* **EXERCISE REQUIREMENTS**: Transcribe the listing that follows in full, omitting pictures.

Segment Open

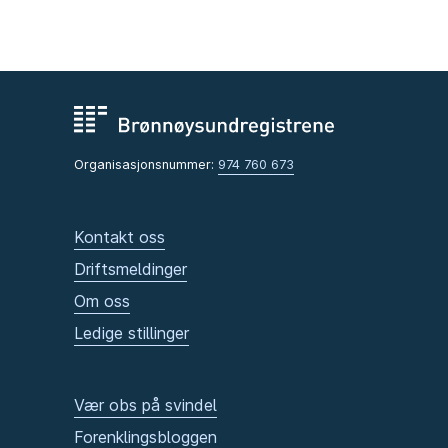
Organisasjonsnummer:
974 760 673
Kontakt oss
Driftsmeldinger
Om oss
Ledige stillinger
Vær obs på svindel
Forenklingsbloggen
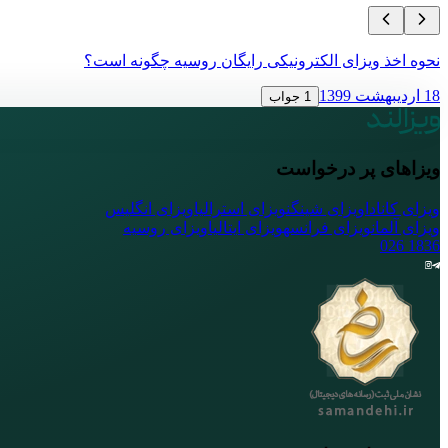
نحوه اخذ ویزای الکترونیکی رایگان روسیه چگونه است؟
18 اردیبهشت 1399
1 جواب
ویزاهای پر درخواست
ویزای کانادا
ویزای شینگن
ویزای استرالیا
ویزای انگلیس
ویزای آلمان
ویزای فرانسه
ویزای ایتالیا
ویزای روسیه
026
1836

Segment Closed

* **TASK OUTPUT**:
Organisasjonsnummer:
974 760 673
Kontakt oss
Driftsmeldinger
Om oss
Ledige stillinger
Vær obs på svindel
Forenklingsbloggen
نحوه اخذ ویزای الکترونیکی رایگان روسیه چگونه است؟
18 اردیبهشت 1399
1 جواب
ویزاهای پر درخواست
ویزای کانادا
ویزای شینگن
ویزای استرالیا
ویزای انگلیس
ویزای آلمان
ویزای فرانسه
ویزای ایتالیا
ویزای روسیه
026
1836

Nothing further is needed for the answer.